Mount Rainier, however, was going to be more problematic. There may not be another site in the Puget Sound region so awe inspiring, majestic, and terrifying as Mount Rainier. The mountain rises to more than 14,000 feet, with acres of glaciers and crevasses. Thousands attempt to scale its summit in the window of opportunity each summer presents. Only 50 percent are successful, and every year some don’t make it down, lost in the crevasses or covered by avalanches. The mountain is so enormous that Native Americans living in the region spoke of it as if the mountain was alive. Seattleites continue that tradition. On clear days, when the mountain is visible for hundreds of miles in every direction, you will hear people say, “The mountain is out.”
So I spoke to five different experts who’ve climbed the mountain and each of these experienced climbers posed the same difficult question. “Why would your detective go up there?” Not only is Rainier not in the Seattle Police Departments jurisdiction, one does not just climb the mountain on a casual hike. After three months noodling on this problem I finally did what so many writers have done – I abandoned the idea of Tracy climbing the mountain. However, I found another person who would have reason to do so, and put all those months of research to good use.
As beautiful as the Pacific Northwest can be – I often tell people God vacations here in the summer but gets the hell out before the long winter hits – it can also be inhospitable. We experience four seasons, and while Seattle tends to skirt the harshest weather, snowstorms do blow through, winds do blow strong enough to knock out power and knock down trees, and the rain – ah, the familiar rain, can fall in buckets for days. My characters live in these blizzards, blinding rainstorms and yes, even uncomfortably hot weather. Last June Seattle set a record for the number of days over 90 degrees. The weather allows me to play with my settings and to use them as obstacles my characters must overcome. How does one get through a foot of snow in the Cascade Mountains? Not very easily. How difficult is it to see and to hear in a blinding rainstorm? Very. What happens to people’s tempers and their tolerance when they’re not accustomed to multiple days of 90 degree plus weather and no air-conditioning? Tempers snap. What impact does darkness have on a rainy crime scene? One can practically envision the mystery writer wringing his hands and laughing sadistically. So much to play with.

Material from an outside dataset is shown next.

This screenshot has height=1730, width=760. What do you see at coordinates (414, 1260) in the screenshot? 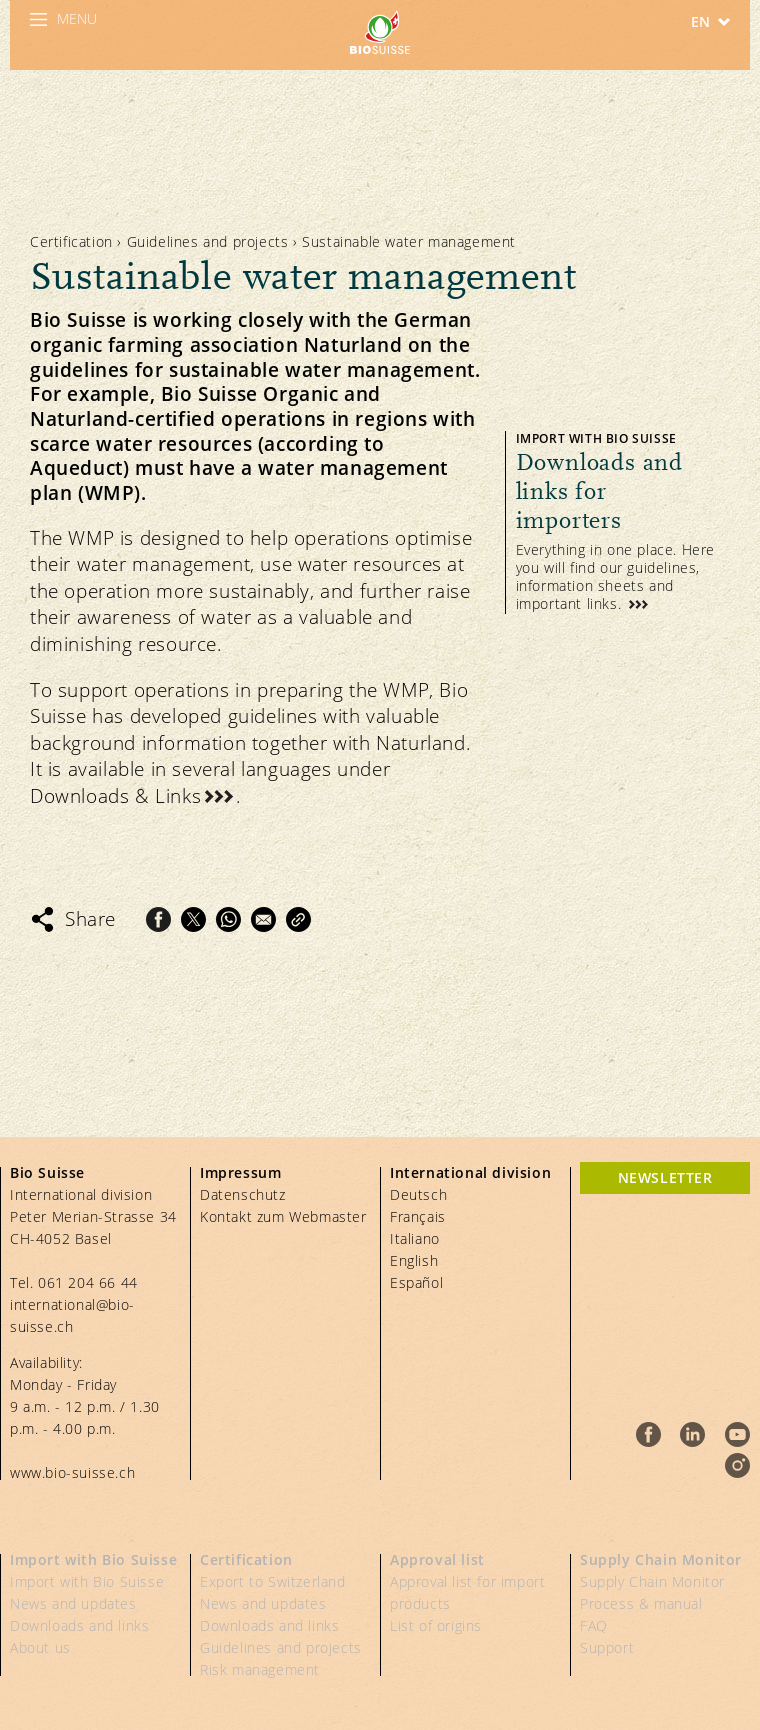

So amidst all this beauty, a darkness that has nothing to do with the time of day, lingers. A homicide detective once told me the reason 50% of the world’s serial killers come from a 200 mile radius around Seattle – The Green River Killer, Ted Bundy, and Robert Pickton to name but a few, is because there are so many ways to dispose of a body. Chilling. You have the immense bodies of water such as Puget Sound, Lake Washington, and Lake Union. You have mountains, streams, rivers, creeks and bogs. You have hundreds of square miles of forests, sparsely populated farm land, and abandoned mine shafts and caves. People who say Sasquatch doesn’t exist have never spent time in the vast and forbidding Pacific Northwest Mountains.
The Pacific Northwest is a mystery writer’s dream, and I’ve pulled out all the stops in my Tracy Crosswhite series, including the chilling scenes in The Trapped Girl.